After the market hall became dilapidated, civic leaders decided to demolish the old building in sections: the central and north sections of the old structure were demolished in 1851. The new building (the central section of the current structure) was designed by George Low in the Jacobean style, built with red brick and stone dressings and completed later that year. The design involved a symmetrical main frontage with five bays facing onto the High Street; the middle bay featured a portico with Corinthian order columns supporting a balcony and a bay window on the first floor with a gable above.

The new building was extended to the north along the High Street, with arcading on the ground floor, to create a corn exchange in 1861. The remaining (southern) section of the old structure was demolished and the new building was extended to the south along the High Street, with a four-stage tower which included an octagonal upper stage, to create municipal offices in 1868.

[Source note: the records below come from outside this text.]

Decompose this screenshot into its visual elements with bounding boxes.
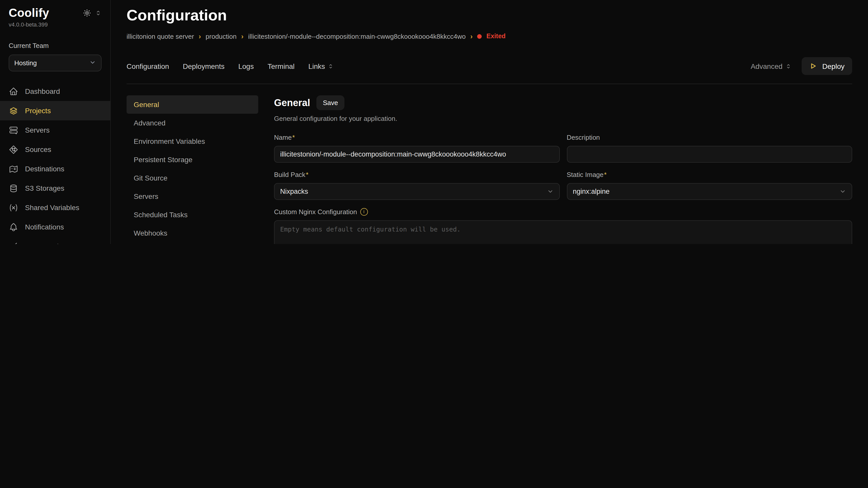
build-pack-value: Nixpacks xyxy=(280,188,308,195)
breadcrumb-item[interactable]: production xyxy=(206,32,237,40)
key-icon xyxy=(9,241,19,244)
map-icon xyxy=(9,164,19,174)
nginx-config-textarea[interactable] xyxy=(274,220,852,244)
team-select[interactable]: Hosting xyxy=(9,55,101,71)
tab-deployments[interactable]: Deployments xyxy=(183,62,224,70)
chevron-right-icon: › xyxy=(470,32,472,40)
chevron-down-icon xyxy=(839,188,846,195)
subnav-item-preview-deployments[interactable]: Preview Deployments xyxy=(127,242,258,244)
theme-selector-icon[interactable] xyxy=(95,10,101,16)
breadcrumb-item[interactable]: illicitonion quote server xyxy=(127,32,194,40)
subnav-item-general[interactable]: General xyxy=(127,95,258,114)
chevron-right-icon: › xyxy=(198,32,201,40)
home-icon xyxy=(9,87,19,96)
chevron-down-icon xyxy=(89,59,96,67)
bell-icon xyxy=(9,222,19,232)
sidebar-item-dashboard[interactable]: Dashboard xyxy=(0,82,110,101)
tab-terminal[interactable]: Terminal xyxy=(268,62,295,70)
main: Configuration illicitonion quote server›… xyxy=(111,0,868,244)
static-image-value: nginx:alpine xyxy=(573,188,610,195)
sidebar-item-label: Notifications xyxy=(25,223,64,231)
tab-configuration[interactable]: Configuration xyxy=(127,62,169,70)
sidebar-item-label: Shared Variables xyxy=(25,203,79,212)
sidebar-item-label: S3 Storages xyxy=(25,184,64,192)
config-subnav: GeneralAdvancedEnvironment VariablesPers… xyxy=(127,95,258,244)
status-dot-icon xyxy=(477,34,482,38)
app-root: Coolify v4.0.0-beta.399 Current Team Hos… xyxy=(0,0,868,244)
static-image-label: Static Image xyxy=(567,171,607,178)
sidebar-item-label: Dashboard xyxy=(25,87,60,95)
build-pack-label: Build Pack xyxy=(274,171,308,178)
tab-label: Deployments xyxy=(183,62,224,70)
subnav-item-git-source[interactable]: Git Source xyxy=(127,169,258,187)
sidebar-item-label: Projects xyxy=(25,106,51,115)
subnav-item-scheduled-tasks[interactable]: Scheduled Tasks xyxy=(127,205,258,224)
save-button[interactable]: Save xyxy=(316,95,345,110)
server-icon xyxy=(9,125,19,135)
description-input[interactable] xyxy=(567,146,852,163)
tab-label: Links xyxy=(308,62,325,70)
sidebar-item-label: Destinations xyxy=(25,165,64,173)
sidebar-item-projects[interactable]: Projects xyxy=(0,101,110,120)
name-label: Name xyxy=(274,134,295,141)
deploy-button-label: Deploy xyxy=(822,62,844,70)
app-version: v4.0.0-beta.399 xyxy=(0,22,110,28)
status-badge: Exited xyxy=(487,33,506,40)
database-icon xyxy=(9,183,19,193)
git-source-icon xyxy=(9,144,19,154)
name-input[interactable] xyxy=(274,146,560,163)
team-select-value: Hosting xyxy=(14,59,37,67)
selector-icon xyxy=(328,63,334,69)
app-title: Coolify xyxy=(9,6,49,20)
info-icon[interactable] xyxy=(360,208,368,216)
play-icon xyxy=(810,62,817,70)
deploy-button[interactable]: Deploy xyxy=(802,57,852,75)
page-title: Configuration xyxy=(127,7,852,24)
chevron-right-icon: › xyxy=(241,32,243,40)
breadcrumb: illicitonion quote server›production›ill… xyxy=(127,32,852,40)
sidebar-item-shared-variables[interactable]: Shared Variables xyxy=(0,198,110,217)
chevron-down-icon xyxy=(547,188,553,195)
sidebar-item-servers[interactable]: Servers xyxy=(0,120,110,140)
general-heading: General xyxy=(274,97,310,108)
sidebar-item-s3-storages[interactable]: S3 Storages xyxy=(0,178,110,198)
static-image-select[interactable]: nginx:alpine xyxy=(567,183,852,200)
description-label: Description xyxy=(567,134,600,141)
tab-logs[interactable]: Logs xyxy=(238,62,254,70)
sidebar-item-label: Servers xyxy=(25,126,50,134)
variables-icon xyxy=(9,203,19,213)
tab-links[interactable]: Links xyxy=(308,62,334,70)
tabs: ConfigurationDeploymentsLogsTerminalLink… xyxy=(127,62,334,70)
general-description: General configuration for your applicati… xyxy=(274,115,852,122)
config-form: General Save General configuration for y… xyxy=(274,95,852,244)
sidebar-item-destinations[interactable]: Destinations xyxy=(0,159,110,178)
layers-icon xyxy=(9,106,19,116)
current-team-label: Current Team xyxy=(0,42,110,50)
tab-label: Terminal xyxy=(268,62,295,70)
sidebar-item-keys-tokens[interactable]: Keys & Tokens xyxy=(0,237,110,244)
sidebar-item-notifications[interactable]: Notifications xyxy=(0,217,110,237)
subnav-item-persistent-storage[interactable]: Persistent Storage xyxy=(127,151,258,169)
subnav-item-environment-variables[interactable]: Environment Variables xyxy=(127,132,258,151)
tabs-divider xyxy=(127,84,852,84)
tabs-row: ConfigurationDeploymentsLogsTerminalLink… xyxy=(127,57,852,75)
build-pack-select[interactable]: Nixpacks xyxy=(274,183,560,200)
sidebar: Coolify v4.0.0-beta.399 Current Team Hos… xyxy=(0,0,111,244)
advanced-menu[interactable]: Advanced xyxy=(751,62,792,70)
sidebar-item-label: Sources xyxy=(25,145,51,154)
sidebar-item-sources[interactable]: Sources xyxy=(0,140,110,159)
subnav-item-advanced[interactable]: Advanced xyxy=(127,114,258,132)
advanced-menu-label: Advanced xyxy=(751,62,782,70)
tab-label: Logs xyxy=(238,62,254,70)
selector-icon xyxy=(785,63,792,69)
tab-label: Configuration xyxy=(127,62,169,70)
subnav-item-webhooks[interactable]: Webhooks xyxy=(127,224,258,242)
subnav-item-servers[interactable]: Servers xyxy=(127,187,258,205)
nginx-config-label: Custom Nginx Configuration xyxy=(274,208,357,216)
sidebar-item-label: Keys & Tokens xyxy=(25,242,72,244)
breadcrumb-item[interactable]: illicitestonion/-module--decomposition:m… xyxy=(248,32,466,40)
sidebar-nav: DashboardProjectsServersSourcesDestinati… xyxy=(0,82,110,244)
theme-toggle-sun-icon[interactable] xyxy=(83,9,91,17)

Following the acquisition of part of the St Mary's Churchyard, the market place was extended in 1888. This was recorded by a stone plaque on the front of the building, which stated "Bailiwick of Hemel Hempstead: this market place was formed and these buildings erected by the Bailiff and the Town Improvement Committee AD 1888."

After population growth, in part associated with the opening of Boxmoor Railway Station on the London and Birmingham Railway in 1837 and of Hemel Hempsted railway station on the Nickey line in 1877, the area became a municipal borough, with the town hall as its headquarters, in 1898. The town hall continued to serve as the headquarters of the local municipal borough council for much of the 20th century but ceased to be the local seat of government after a new civic centre, designed by Clifford Culpin and Partners, was completed in 1966. (Note: The civic centre subsequently became the home of Dacorum Borough Council when it was formed in 1974.) Instead the town hall was used for theatre performances from 1978 and was refurbished for use as an arts centre in 1986.